Record high investment lending set to slow

Loans to investors have surged over 100% in less than four years, but growth is expected to slow



Loans to investors have surged over 100% in less than four years, according to official figures, but the record growth isn't expected to last much longer.

Recent figures released by the Australian Bureau of Statistics reveal that investors committed to $12.9 billion in housing finance in March 2015, compared to a recent low of $6.3 billion in April 2011.
“The recent rise to $12.9 billion has seen the value of commitments rise 105% in less than 4 years,” CoreLogic RP Data researcher Cameron Kusher said when commenting on the data.
New South Wales accounts for the majority of investor interest, currently holding 46% of all investor mortgage commitments. In fact, the value of commitments in NSW is greater than the value of all states and territories combined, excpet for WA, according to Kusher. However, this data largely reflects what is happening in Sydney, which has experienced a significant rise in investment over the last three years.

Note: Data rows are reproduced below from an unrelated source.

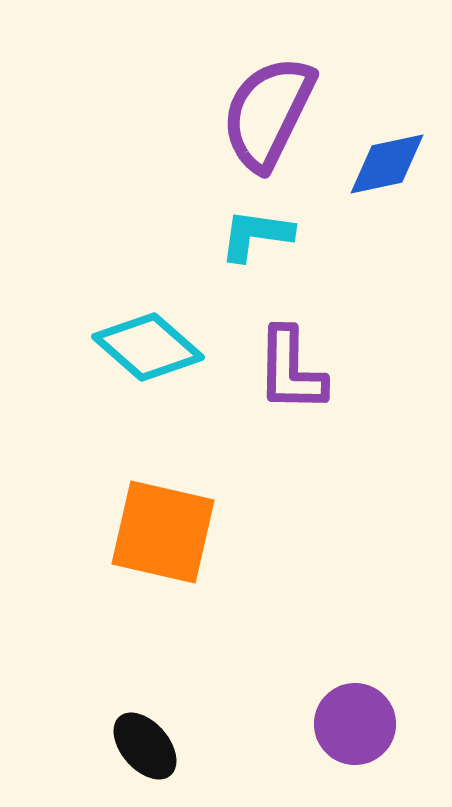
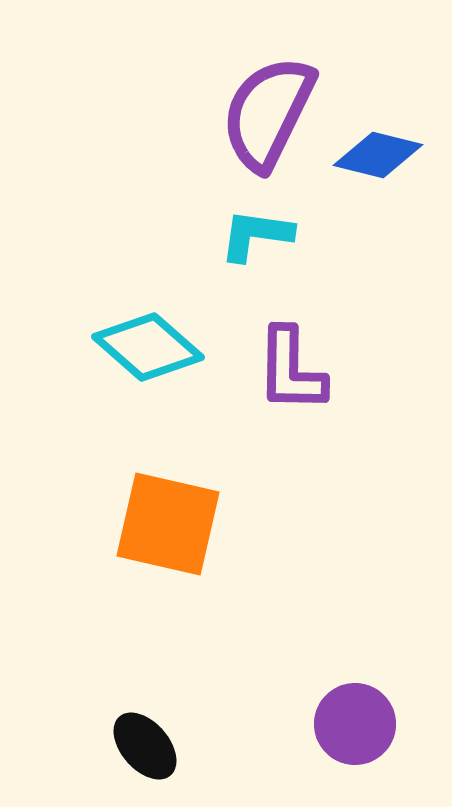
blue diamond: moved 9 px left, 9 px up; rotated 26 degrees clockwise
orange square: moved 5 px right, 8 px up
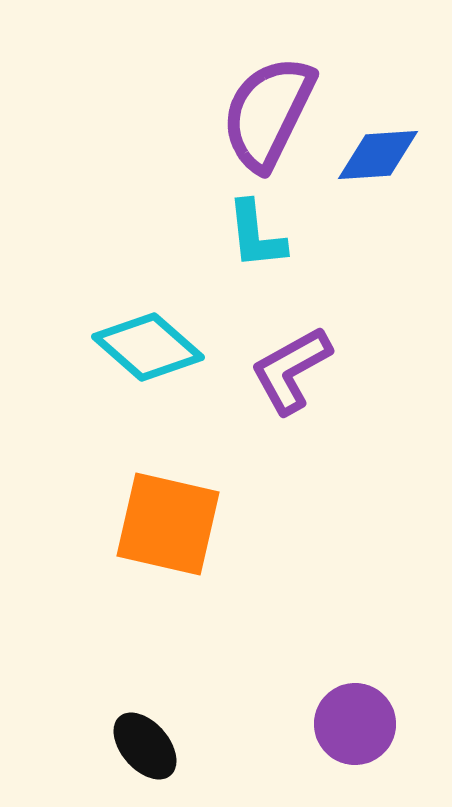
blue diamond: rotated 18 degrees counterclockwise
cyan L-shape: rotated 104 degrees counterclockwise
purple L-shape: rotated 60 degrees clockwise
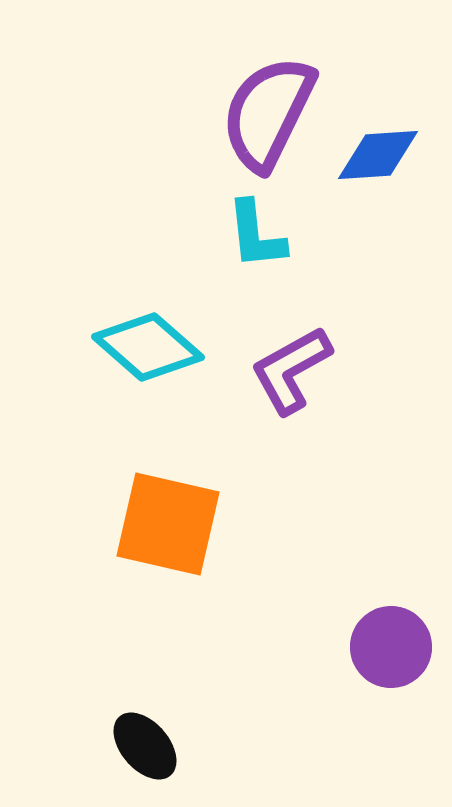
purple circle: moved 36 px right, 77 px up
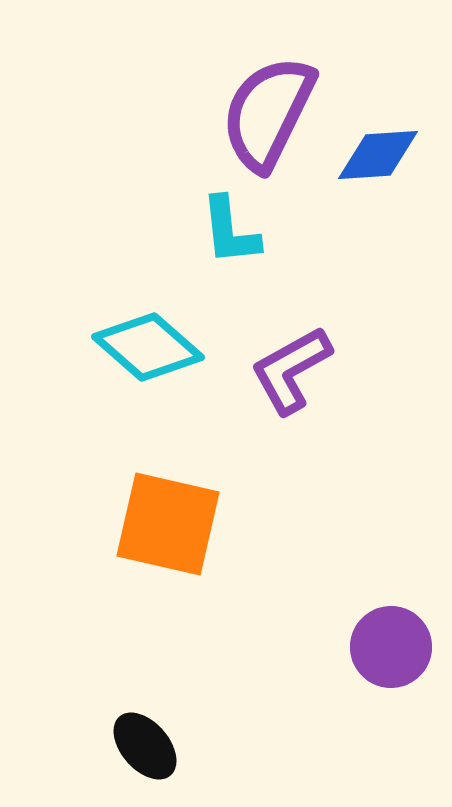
cyan L-shape: moved 26 px left, 4 px up
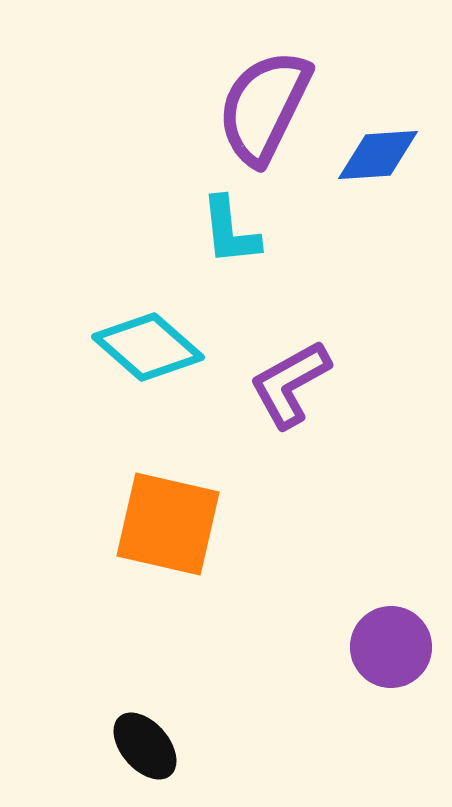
purple semicircle: moved 4 px left, 6 px up
purple L-shape: moved 1 px left, 14 px down
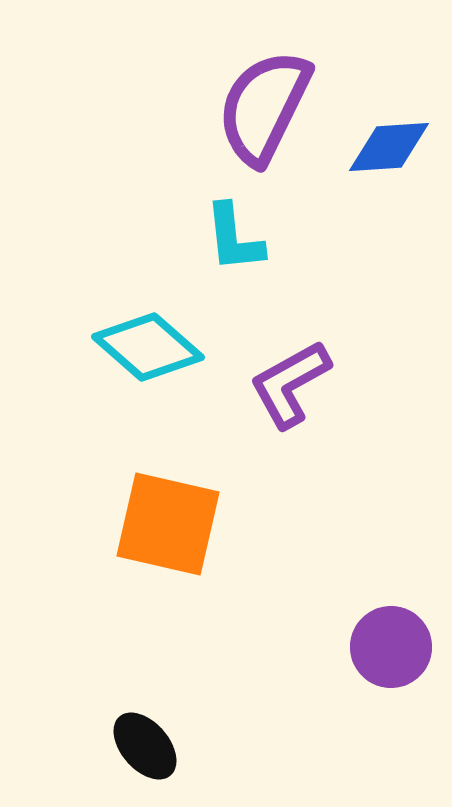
blue diamond: moved 11 px right, 8 px up
cyan L-shape: moved 4 px right, 7 px down
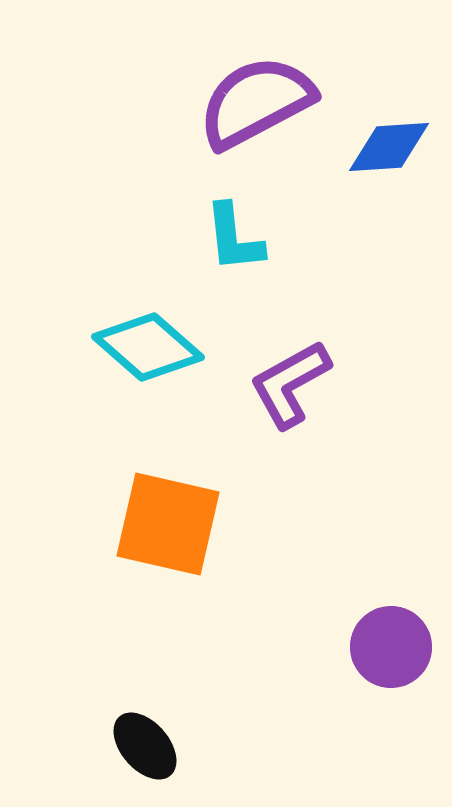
purple semicircle: moved 8 px left, 5 px up; rotated 36 degrees clockwise
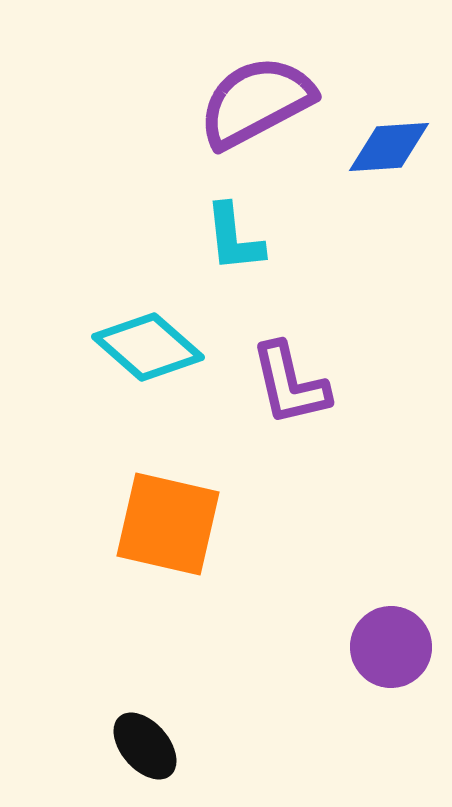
purple L-shape: rotated 74 degrees counterclockwise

But growth in excess of 100% isn't expected to continue, as Kusher predicts the APRA crackdown in investor lending will slow the demand.

“After APRA wrote to Australian banks, credit unions and building societies late last year re-affirming sound residential mortgage policies we have recently started to see many banks change their lending policies. A large focus of these changes has been around investment mortgages and over the coming months we should eventually see investment lending start to slow," he said.